--- Your task ---
Would you please return the lines of the entries below starting at the line that has "провести международный семинар на" and ending at the line that has "более чем 20 стран мира, в том числе", both included, exactly as they are?

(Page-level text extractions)

══════

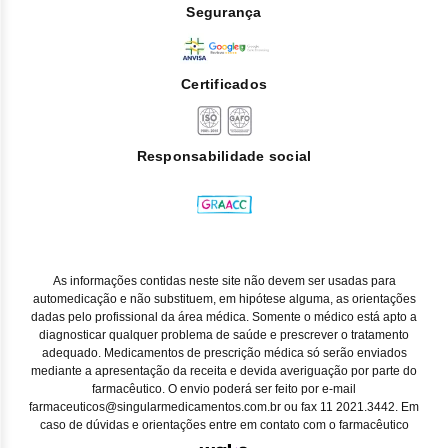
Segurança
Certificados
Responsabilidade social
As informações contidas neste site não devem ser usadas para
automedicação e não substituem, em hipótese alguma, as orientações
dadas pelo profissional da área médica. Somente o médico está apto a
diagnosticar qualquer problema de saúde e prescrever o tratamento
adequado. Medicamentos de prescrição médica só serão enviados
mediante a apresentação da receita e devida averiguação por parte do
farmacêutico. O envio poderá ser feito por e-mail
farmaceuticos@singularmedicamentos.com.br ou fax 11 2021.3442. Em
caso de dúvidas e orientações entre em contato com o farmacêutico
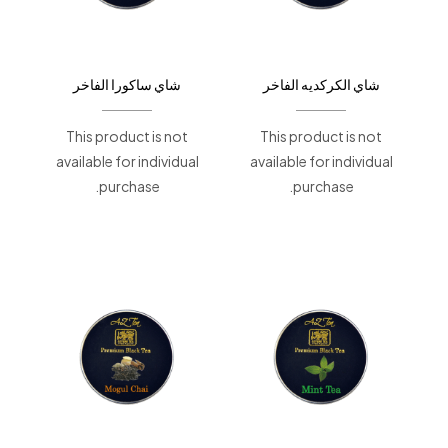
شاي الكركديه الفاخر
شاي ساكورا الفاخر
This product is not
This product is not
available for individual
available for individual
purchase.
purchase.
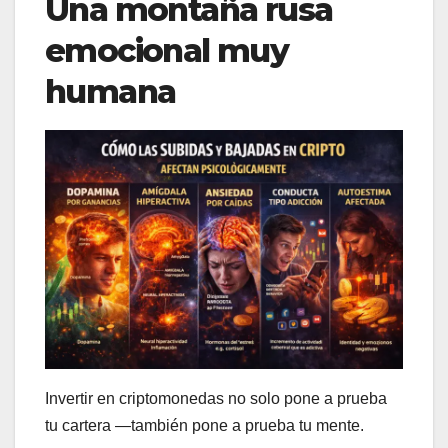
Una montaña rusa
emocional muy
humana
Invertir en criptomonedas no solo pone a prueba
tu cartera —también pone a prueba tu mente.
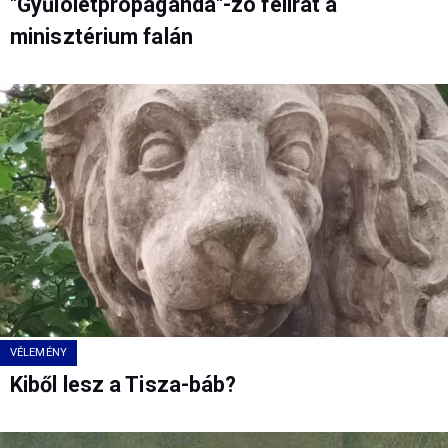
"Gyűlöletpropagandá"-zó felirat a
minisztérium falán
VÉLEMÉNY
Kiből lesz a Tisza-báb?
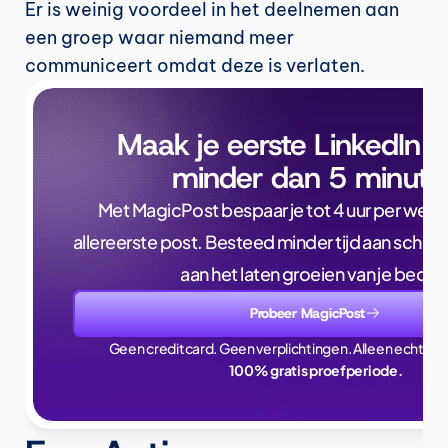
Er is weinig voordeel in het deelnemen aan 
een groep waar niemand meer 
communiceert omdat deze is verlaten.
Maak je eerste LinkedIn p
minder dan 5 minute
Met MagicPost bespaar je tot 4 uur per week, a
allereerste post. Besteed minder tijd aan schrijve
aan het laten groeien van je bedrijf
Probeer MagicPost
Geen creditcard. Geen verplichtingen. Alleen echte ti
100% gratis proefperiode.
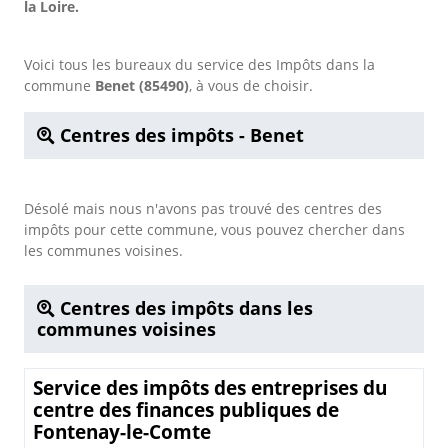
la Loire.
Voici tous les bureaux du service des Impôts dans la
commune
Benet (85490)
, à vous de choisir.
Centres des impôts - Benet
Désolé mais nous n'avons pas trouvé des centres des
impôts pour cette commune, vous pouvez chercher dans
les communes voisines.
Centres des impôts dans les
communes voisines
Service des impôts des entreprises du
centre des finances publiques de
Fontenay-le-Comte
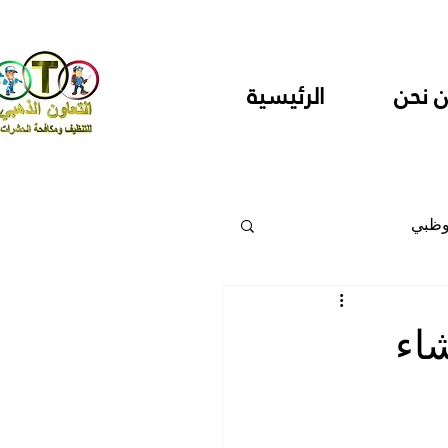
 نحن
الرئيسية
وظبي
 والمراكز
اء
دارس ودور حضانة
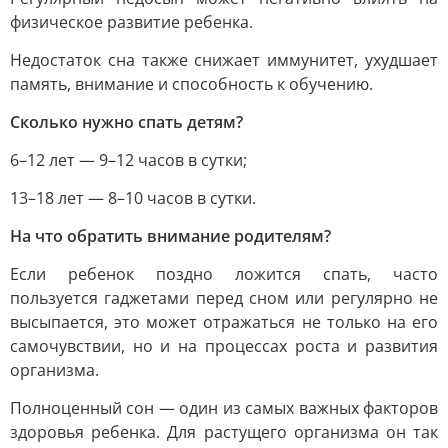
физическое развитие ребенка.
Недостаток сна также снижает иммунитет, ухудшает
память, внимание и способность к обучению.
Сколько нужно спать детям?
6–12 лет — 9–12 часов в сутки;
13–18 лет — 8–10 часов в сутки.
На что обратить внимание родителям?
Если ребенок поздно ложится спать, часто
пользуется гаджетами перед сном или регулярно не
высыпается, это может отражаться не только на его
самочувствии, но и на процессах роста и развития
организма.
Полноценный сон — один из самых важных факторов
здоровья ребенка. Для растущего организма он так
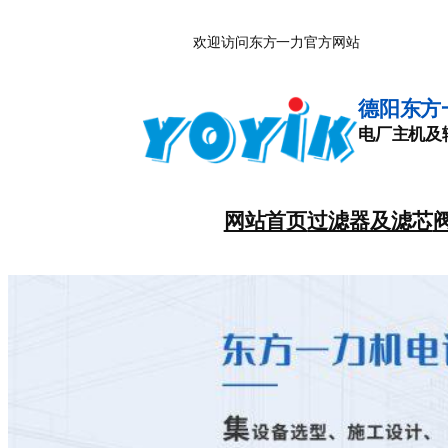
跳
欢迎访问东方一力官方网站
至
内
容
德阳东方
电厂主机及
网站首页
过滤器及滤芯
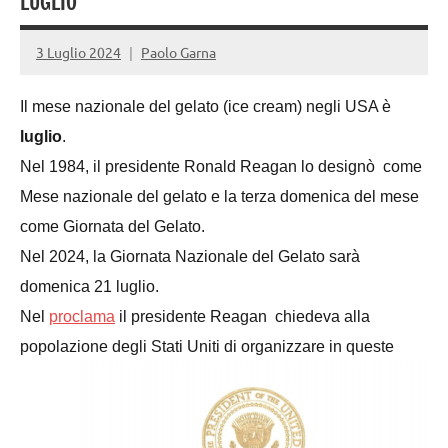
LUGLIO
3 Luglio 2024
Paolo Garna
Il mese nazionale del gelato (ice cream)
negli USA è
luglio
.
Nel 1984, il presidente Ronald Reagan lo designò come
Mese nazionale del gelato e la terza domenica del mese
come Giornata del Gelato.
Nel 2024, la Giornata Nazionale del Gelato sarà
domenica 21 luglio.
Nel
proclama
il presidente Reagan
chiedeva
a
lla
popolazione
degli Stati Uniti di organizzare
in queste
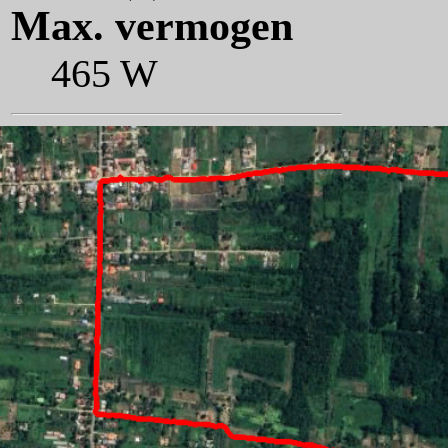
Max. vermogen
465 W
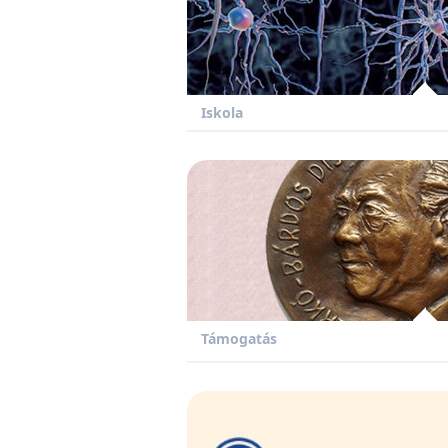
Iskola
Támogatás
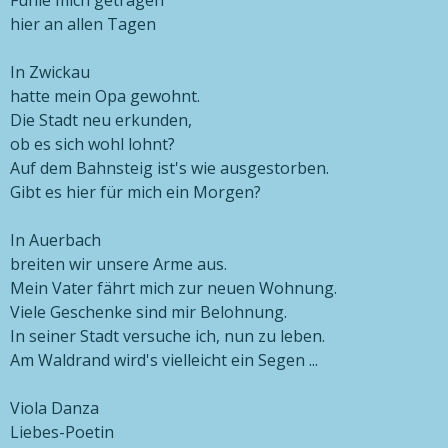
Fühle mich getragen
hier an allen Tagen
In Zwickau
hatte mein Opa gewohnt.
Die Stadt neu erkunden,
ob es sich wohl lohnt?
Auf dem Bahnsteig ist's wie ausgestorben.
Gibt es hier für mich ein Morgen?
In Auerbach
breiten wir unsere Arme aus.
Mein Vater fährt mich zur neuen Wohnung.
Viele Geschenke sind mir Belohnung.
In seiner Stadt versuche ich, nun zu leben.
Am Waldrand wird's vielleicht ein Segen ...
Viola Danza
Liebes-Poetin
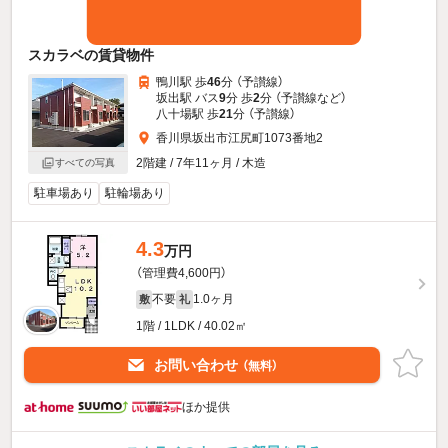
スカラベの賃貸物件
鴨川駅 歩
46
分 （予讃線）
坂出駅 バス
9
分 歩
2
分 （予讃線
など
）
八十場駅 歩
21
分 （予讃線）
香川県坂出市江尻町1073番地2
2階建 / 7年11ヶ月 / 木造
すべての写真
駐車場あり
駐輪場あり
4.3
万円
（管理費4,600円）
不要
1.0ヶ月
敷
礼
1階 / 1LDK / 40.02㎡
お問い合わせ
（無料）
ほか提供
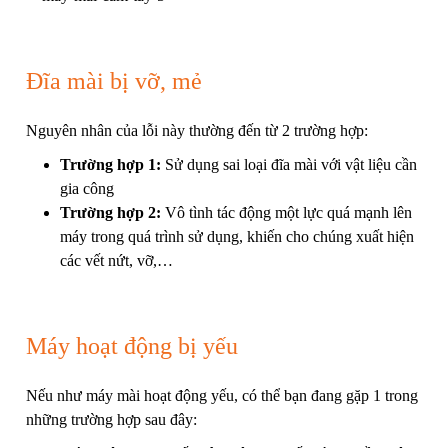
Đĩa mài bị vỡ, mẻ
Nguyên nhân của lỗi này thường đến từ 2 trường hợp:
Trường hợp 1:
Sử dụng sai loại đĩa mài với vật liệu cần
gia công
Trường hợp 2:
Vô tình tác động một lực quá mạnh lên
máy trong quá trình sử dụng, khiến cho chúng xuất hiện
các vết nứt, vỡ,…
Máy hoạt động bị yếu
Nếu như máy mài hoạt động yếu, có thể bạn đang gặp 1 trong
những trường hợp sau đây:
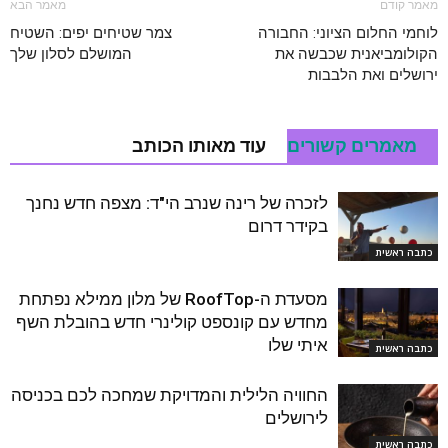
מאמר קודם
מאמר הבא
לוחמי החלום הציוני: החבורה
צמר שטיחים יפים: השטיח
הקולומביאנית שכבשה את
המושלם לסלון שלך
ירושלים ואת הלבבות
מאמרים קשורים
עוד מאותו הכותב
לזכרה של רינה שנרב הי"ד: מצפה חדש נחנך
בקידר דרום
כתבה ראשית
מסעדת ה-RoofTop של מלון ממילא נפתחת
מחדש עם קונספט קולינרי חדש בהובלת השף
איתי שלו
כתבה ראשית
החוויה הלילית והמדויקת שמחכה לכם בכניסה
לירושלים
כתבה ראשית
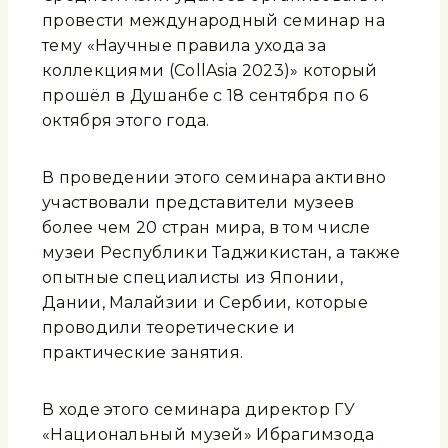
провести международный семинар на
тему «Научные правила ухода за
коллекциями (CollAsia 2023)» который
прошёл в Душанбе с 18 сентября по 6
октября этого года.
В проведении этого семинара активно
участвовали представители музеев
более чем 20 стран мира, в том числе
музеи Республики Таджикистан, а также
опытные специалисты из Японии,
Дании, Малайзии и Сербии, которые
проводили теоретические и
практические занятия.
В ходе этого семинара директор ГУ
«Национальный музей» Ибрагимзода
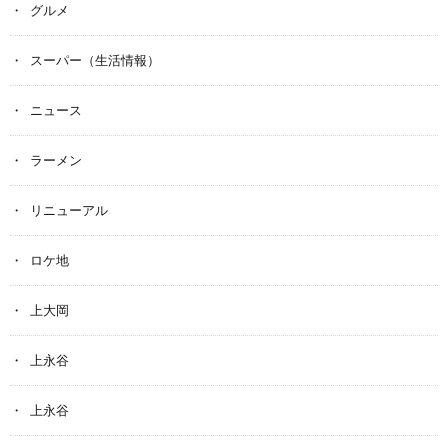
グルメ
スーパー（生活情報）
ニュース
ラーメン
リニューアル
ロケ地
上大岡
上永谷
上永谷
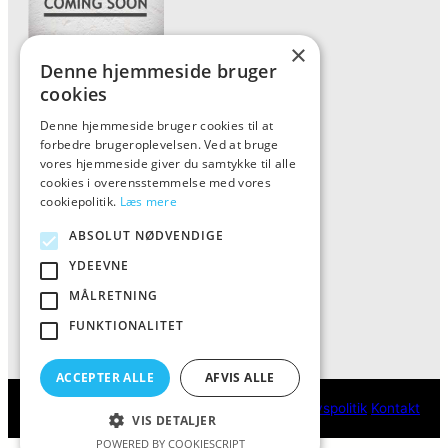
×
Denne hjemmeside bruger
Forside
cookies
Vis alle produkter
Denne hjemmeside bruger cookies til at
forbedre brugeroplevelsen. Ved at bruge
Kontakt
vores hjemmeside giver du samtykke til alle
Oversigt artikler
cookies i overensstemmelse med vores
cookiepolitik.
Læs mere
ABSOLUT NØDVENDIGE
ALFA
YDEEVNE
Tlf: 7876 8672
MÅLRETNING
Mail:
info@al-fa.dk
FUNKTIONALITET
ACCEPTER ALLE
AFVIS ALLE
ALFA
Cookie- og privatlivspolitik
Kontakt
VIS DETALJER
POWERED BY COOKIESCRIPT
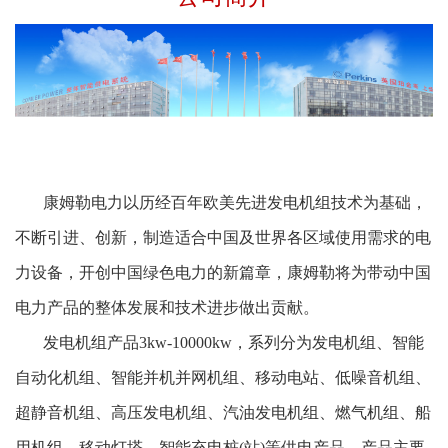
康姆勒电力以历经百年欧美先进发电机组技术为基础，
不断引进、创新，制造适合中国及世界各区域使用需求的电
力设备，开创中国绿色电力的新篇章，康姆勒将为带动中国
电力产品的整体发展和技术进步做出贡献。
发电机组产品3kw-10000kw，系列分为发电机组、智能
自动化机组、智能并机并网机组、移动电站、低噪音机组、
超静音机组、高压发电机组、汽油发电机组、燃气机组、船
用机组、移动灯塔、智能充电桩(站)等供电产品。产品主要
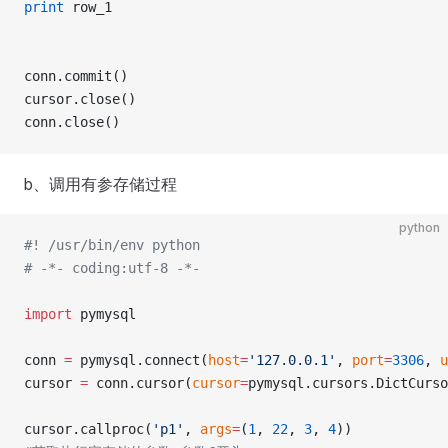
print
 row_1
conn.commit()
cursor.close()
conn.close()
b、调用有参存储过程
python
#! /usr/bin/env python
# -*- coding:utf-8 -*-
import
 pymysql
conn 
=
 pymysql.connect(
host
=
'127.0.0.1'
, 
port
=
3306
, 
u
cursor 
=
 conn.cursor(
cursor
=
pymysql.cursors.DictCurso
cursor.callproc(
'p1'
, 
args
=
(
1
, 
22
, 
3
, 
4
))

══════

--- Solution for this task ---
провести международный семинар на
тему «Научные правила ухода за
коллекциями (CollAsia 2023)» который
прошёл в Душанбе с 18 сентября по 6
октября этого года.
В проведении этого семинара активно
участвовали представители музеев
более чем 20 стран мира, в том числе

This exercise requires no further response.